Penulis: Ibriza Fasti Ifhami
Editor: Malvyandie Haryadi
Laporan wartawan Tribunnews, Ibriza Fasti Ifhami
TRIBINNEWS.COM, JAKARTA - Anggota Komisi XI DPR RI Fraksi PDIP, Hendrawan Supratikno, angkat bicara perihal banyak pihak yang menolak Perppu Cipta Kerja.
Diketahui, satu diantaranya yakni Asosiasi Serikat Pekerja (Aspek) Indonesia, yang menuntut Pemerintah agar seharusnya menerbitkan Perppu Pembatalan Omnibus Law, bukan Perppu Nomor 2 Tahun 2022 tentang Cipta Kerja.
Menanggapi hal tersebut, Hendrawan menyebut hal itu merupakan masukan yang pasti menjadi bahan pertimbangan DPR RI.
"Semua masukan, apalagi dari Serikat Pekerja yang jelas-jelas nasibnya akan terdampak, pasti dipertimbangkan," kata Hendrawan, saat dihubungi, Selasa (3/1/2023).
Kemudian, politikus senior PDIP itu mengatakan, dalam persoalan terkait pekerja harus dikompromikan.
Dimana melalui kompromi tersebut ditemukan hasil yang saling menguntungkan.
Baca juga: Pakar Hukum Tata Negara Kritik Perppu Cipta Kerja yang Diterbitkan Jokowi
"Dalam soal pekerja, memang harus dicari kompromi yang saling menguntungkan (win-win)," katanya.
Sebelumnya, Asosiasi Serikat Pekerja (Aspek) Indonesia menuntut Pemerintah untuk menerbitkan Perppu Pembatalan Omnibus Law Undang Undang (UU) Cipta Kerja.
Presiden Aspek Indonesia Mirah Sumirat menilai, Perppu Pembatalan itu yang dibutuhkan rakyat Indonesia saat ini.
"Asosiasi Serikat Pekerja Indonesia menilai bahwa yang dibutuhkan oleh rakyat Indonesia saat ini adalah Perppu Pembatalan Omnibus Law Undang Undang Cipta Kerja," kata Mirah, dalam keterangan pers tertulis, Sabtu (31/12/2022).

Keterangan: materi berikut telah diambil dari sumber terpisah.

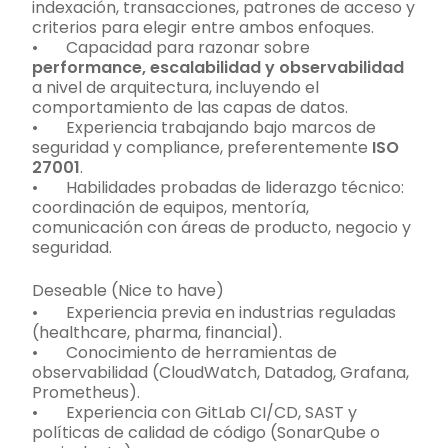
indexación, transacciones, patrones de acceso y
criterios para elegir entre ambos enfoques.
• Capacidad para razonar sobre
performance, escalabilidad y observabilidad
a nivel de arquitectura, incluyendo el
comportamiento de las capas de datos.
• Experiencia trabajando bajo marcos de
seguridad y compliance, preferentemente
ISO
27001
.
• Habilidades probadas de liderazgo técnico:
coordinación de equipos, mentoría,
comunicación con áreas de producto, negocio y
seguridad.
Deseable (Nice to have)
• Experiencia previa en industrias reguladas
(healthcare, pharma, financial).
• Conocimiento de herramientas de
observabilidad (CloudWatch, Datadog, Grafana,
Prometheus).
• Experiencia con GitLab CI/CD, SAST y
políticas de calidad de código (SonarQube o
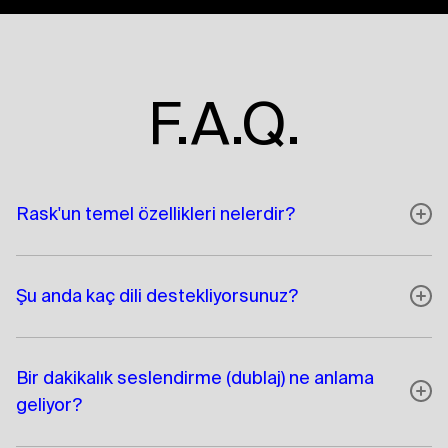
F.A.Q.
Rask'un temel özellikleri nelerdir?
Şu anda kaç dili destekliyorsunuz?
Bir dakikalık seslendirme (dublaj) ne anlama
geliyor?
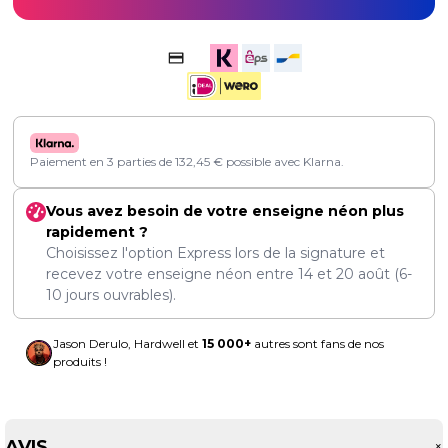
Paiement en 3 parties de
132,45
€
possible avec Klarna.
Vous avez besoin de votre enseigne néon plus
rapidement ?
Choisissez l'option Express lors de la signature et
recevez votre enseigne néon entre
14
et
20 août
(6-
10 jours ouvrables).
Jason Derulo, Hardwell et
15 000+
autres sont fans de nos
produits !
AVIS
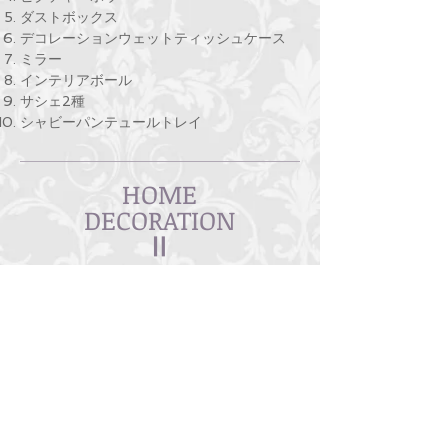
ダストボックス
デコレーションウェットティッシュケース
ミラー
インテリアボール
サシェ2種
​シャビーパンテュールトレイ
HOME
​DECORATION
Ⅱ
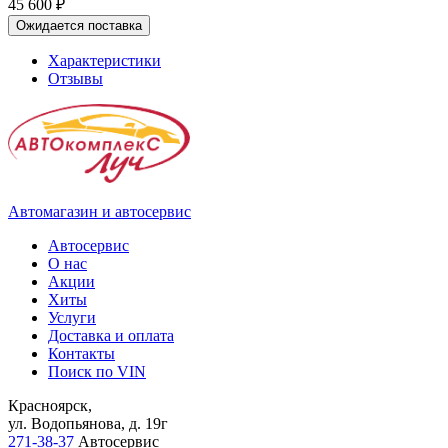
45 600 ₽
Ожидается поставка
Характеристики
Отзывы
Автомагазин и автосервис
Автосервис
О нас
Акции
Хиты
Услуги
Доставка и оплата
Контакты
Поиск по VIN
Красноярск,
ул. Водопьянова, д. 19г
271-38-37
Автосервис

Mirah kemudian menjelaskan, ada dua alasan perlunya Perppu Pembatalan Omnibus Law UU Cipta Kerja. Yakni alasan formil dan materiil.
Terkait alasan formil, Mirah menjelaskan, karena Mahkamah Konstitusi pada 25 November 2021 telah memutuskan UU Cipta Kerja inkonstitusional bersyarat dengan kewajiban kepada Pemerintah untuk melakukan perbaikan dalam jangka waktu dua tahun.
Selain itu, lanjut Mirah, Mahkamah Konstitusi juga menangguhkan segala tindakan atau kebijakan yang bersifat strategis dan berdampak luas.